Probate Administrationprobate

Following the death of a family member or loved one you may feel overwhelmed, not only emotionally, but by a host of legal requirements and uncertainties. The professionals at Puget Sound Probates are here to counsel and represent you throughout the post-mortem administration process. Often, that involves probate. Technically “probate” means proving that the original Last Will and Testament of a decedent is just that and the person named in it to serve as Personal Representative of the decedent’s estate is entitled to be issued Letters Testamentary by the court. But more broadly it describes the procedure for an orderly court-supervised administration of a decedent’s estate in a manner that assures the decedent’s intent is carried out and the interests of the decedent’s spouse, family, heirs, beneficiaries and creditors are protected. Upon death, a person’s estate must be addressed. When someone dies without a Last Will and Testament, we describe the estate as intestate and the person appointed by the court is called an Administrator. The residue of an intestate estate is distributed to the decedent’s heirs, determined by law.

 

Duty to File Wills:

If you are in possession of a decedent’s original Last Will and Testament the law requires you to file it with the Superior Court within 30 days after learning of the death, regardless of whether it needs to be probated.

 

Determining Whether The Probate Process Is Necessary:

Often clients come to us after a financial institution tells them it cannot even provide information regarding assets of the decedent unless they obtain Letters Testamentary (or Letters of Administration where there is no Will). The professionals at Lyons Sullivan can work with you to first determine whether or not it is necessary to dive into the probate process and initiate a proceeding. The determination will depend upon how the assets and accounts of the decedent are titled and, where there is a surviving spouse or registered domestic partner, whether there is a “three-legged” community property agreement. Assets that do not pass through probate include what we term non-probate assets, assets held by the decedent in a revocable trust and assets passing under a community property agreement to a surviving spouse (all discussed below).

 

Bond and Nonintervention Powers:

Most Wills provide for the Personal Representative to serve without posting a bond and with “nonintervention” powers.
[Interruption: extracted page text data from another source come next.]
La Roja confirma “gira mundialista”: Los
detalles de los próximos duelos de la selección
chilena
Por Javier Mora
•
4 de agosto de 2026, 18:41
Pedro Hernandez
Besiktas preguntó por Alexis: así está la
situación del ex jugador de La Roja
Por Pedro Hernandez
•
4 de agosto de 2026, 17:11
The latter significantly reduce the expense of probate by enabling the Personal Representative to administer the estate almost entirely without court supervision, so it is unnecessary to pay an attorney to request permission from the court every time something has to be done. When granted we usually file a simple Declaration of Completion with the court at the end. In intestate estates or testate estates where no provision is made for waiving a bond or granting nonintervention powers there can be additional expense. The Administrator or Personal Representative may need to advance the expense of the bond premium in order to obtain Letters Testamentary. Sometimes this can be avoided if most of the liquid assets are deposited into a blocked account requiring a court order to access.

 

Banking and Tax Matters:

Right after appointment a Personal Representative obtains an Employer Identification Number (EIN) online from the IRS. Upon death, an estate or revocable trust becomes a separate taxpaying entity. All income is thereafter reported by financial institutions under the EIN rather than the Social Security Number of the decedent. An EIN is necessary to open estate or trust bank accounts and to file a federal fiduciary income tax return on Form 1041 for the estate and/or trust (an election can be made on the online application to elect to treat a probate estate and formerly revocable trust as a single taxpayer). The estate or trust pays income tax on income it realizes, but receives a deduction for certain types of income actually distributed out to beneficiaries during the year. The Personal Representative will need to secure Social Security numbers of the beneficiaries before making distributions, so that the tax return preparer can report distributions of income to the IRS. A determination should be made immediately as to whether the gross estate of the decedent is required to file an estate tax return with the IRS and/or the Washington Department of Revenue. The threshold for federal filing is more than $5 million in lifetime gifts or estate value. The threshold for filing with Washington State is $2 million per estate.